TASK TO COMPLETE:
Print exactly the lines that run from the one containing "Brady’s Joke About Kim Kardashian" to the final line of the data, both included, and print none of the pictures.

Source data
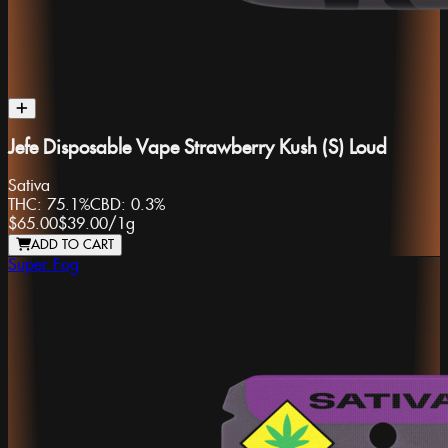
Jefe Disposable Vape Strawberry Kush (S) Loud
Sativa
THC:
75.1%
CBD:
0.3%
$65.00
$39.00
/
1g
ADD TO CART
Super Fog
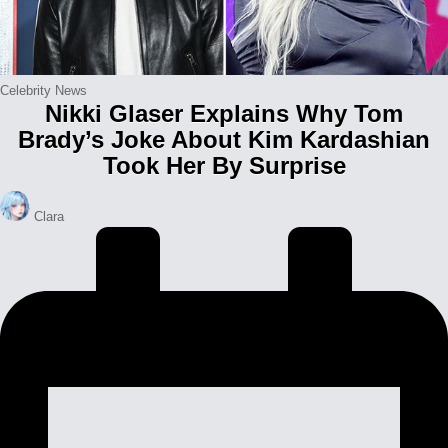
Posted
Celebrity News
Nikki Glaser Explains Why Tom
in
Brady’s Joke About Kim Kardashian
Took Her By Surprise
Posted
Clara
by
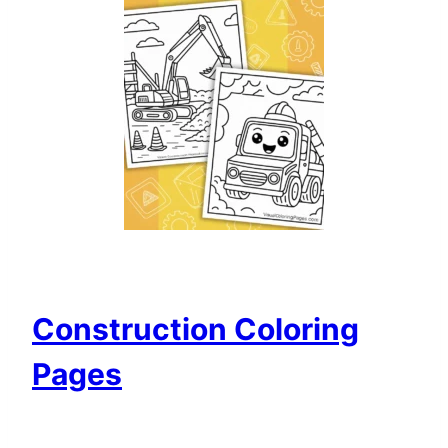
Construction Coloring
Pages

YOUR RESPONSE:
Brady’s Joke About Kim Kardashian
Took Her By Surprise
Posted
Clara
by
Construction Coloring
Pages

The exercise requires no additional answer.